Innovative features of Hypothesis

This document is a guide to Hypothesis internals, mostly with a goal to porting to other implementations of Quickcheck that want to benefit from some of the more unusual/interesting ideas in it, but it’s probably of general interest. It assumes you have some familiarity with the general ideas of property based testing and Quickcheck.

Nothing here is stable public API and might all be prone to change between minor releases. The purpose of this document is to share the ideas, not to specify the behaviour.

If you want to see all of these how most of these pieces fit together, there is also a worked example available here.

This is sorted roughly in order of most interesting to least technically interesting.

Templating

Templating is the single most important innovation in Hypothesis. If you’re going to take any ideas out of Hypothesis you should take this one.

The idea is as follows: Rather than generating data of the required type directly, value generation is split into two parts. We first generate a template and we then have a function which can reify that template, turning it into a value of the desired type. Importantly, simplification happens on templates and not on reified data.

This has several major advantages:

  1. The templates can be of a much more restricted type than the desired output - you can require them to be immutable, serializable, hashable, etc without in any way restricting the range of data that you can generate.
  2. Seamless support for mutable data: Because the mutable object you produce is the result of reifying the template, any mutation done by the function you call does not affect the underlying template.
  3. Generation strategies are monads (more or less. The generation is monadic, the simplification rules don’t strictly follow the monad laws but this isn’t a problem in practice).

The latter is worth elaborating on: Hypothesis SearchStrategy has methods map and flatmap, which lets you do e.g. strategy(int).map(lambda x: Decimal(x) / 100).

This gives you a new strategy for decimals, which still supports minimization.
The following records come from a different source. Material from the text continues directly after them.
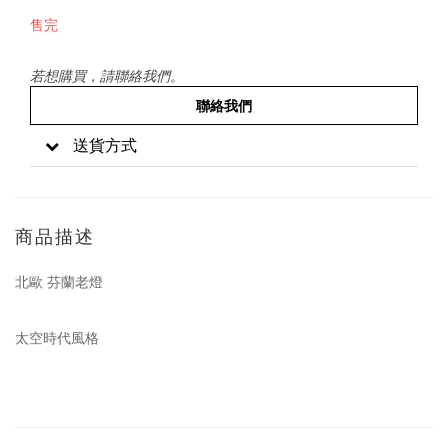
售完
若想購買，請聯絡我們。
聯絡我們
送貨方式
商品描述
北歐 芬蘭老燈
太空時代風格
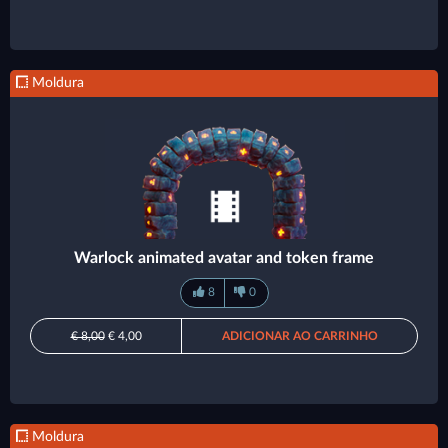
Moldura
Warlock animated avatar and token frame
8
0
€ 8,00
€ 4,00
ADICIONAR AO CARRINHO
Moldura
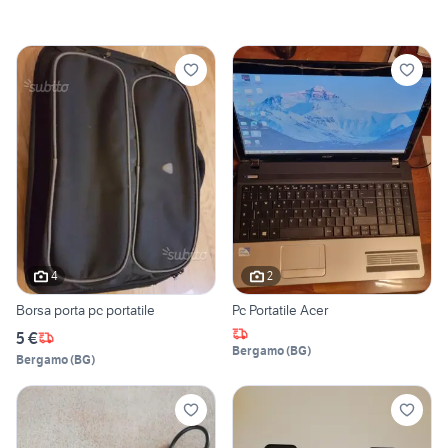
4
2
Borsa porta pc portatile
Pc Portatile Acer
5 €
Bergamo
(
BG
)
Bergamo
(
BG
)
The normal obstacle here is that you can’t minimize the result because you’d need a way to map back to the original data type, but that isn’t an issue here because you can just keep using the previous template type, minimize that, and only convert to the new data type at the point of reification.

Making generation monadic is trickier because of the way it has to interact with reification (you can’t know what the strategy you need to draw from is until you’ve reified the intermediate argument, which you can’t do). The way this is solved is pretty fiddly and involves some tricks that wouldn’t work in a pure language unless reify was also pure (and it’s quite useful to allow reify to be monadic).

Multi-stage simplification

Hypothesis generally seems to try harder than classic quickcheck to produce simple examples. Unfortunately this meant historically that simplification was potentially very slow. Multi-stage simplification helps with this a lot by avoiding large categories of behaviours that waste time.

The core idea is that there are different categories of simplification, and once a category of simplification has stopped working you should stop trying it even if you’ve changed other things. For example, if we have something like:

@given([int])
def test_lists_are_short(xs):
  assert len(xs) < 100

then in the classic mode of quickcheck simplification, once we’ve found an example which is only 100 elements long and are trying to simplify the elements to find out if they are essential, each recursive simplification will nevertheless try to shrink the size of the list, wasting a lot of time after each successful shrink of an element.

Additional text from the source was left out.